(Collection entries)
════════════════

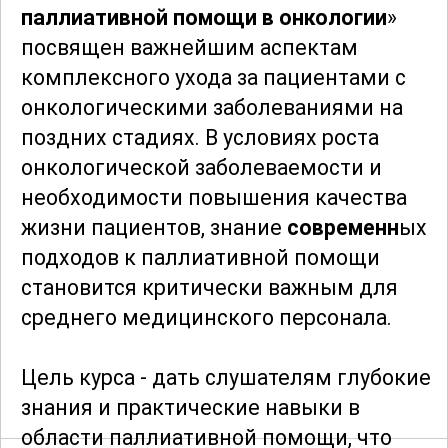
паллиативной помощи в онкологии
»
посвящен важнейшим аспектам
комплексного ухода за пациентами с
онкологическими заболеваниями на
поздних стадиях. В условиях роста
онкологической заболеваемости и
необходимости повышения качества
жизни пациентов, знание
современн
ых
подходов к паллиативной помощи
становится критически важным для
среднего медицинского персонала.
Цель курса - дать слушателям глубокие
знания и практические навыки в
области паллиативной помощи, что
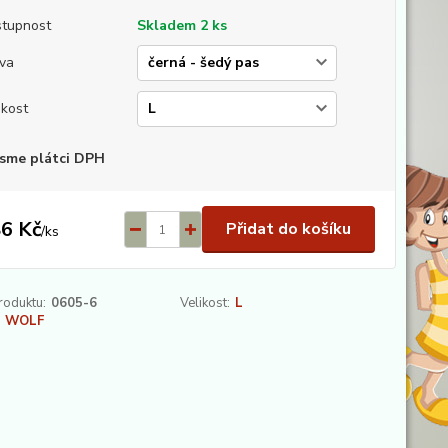
tupnost
Skladem 2 ks
va
ikost
sme plátci DPH
6 Kč
Přidat do košíku
/
ks
roduktu:
0605-6
Velikost:
L
WOLF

════════════════

Would you set down each line of the data exactly, with no images included?

паллиативной помощи в онкологии
»
посвящен важнейшим аспектам
комплексного ухода за пациентами с
онкологическими заболеваниями на
поздних стадиях. В условиях роста
онкологической заболеваемости и
необходимости повышения качества
жизни пациентов, знание
современн
ых
подходов к паллиативной помощи
становится критически важным для
среднего медицинского персонала.
Цель курса - дать слушателям глубокие
знания и практические навыки в
области паллиативной помощи, что
tupnost
Skladem 2 ks
va
ikost
sme plátci DPH
6 Kč
Přidat do košíku
/
ks
roduktu:
0605-6
Velikost:
L
WOLF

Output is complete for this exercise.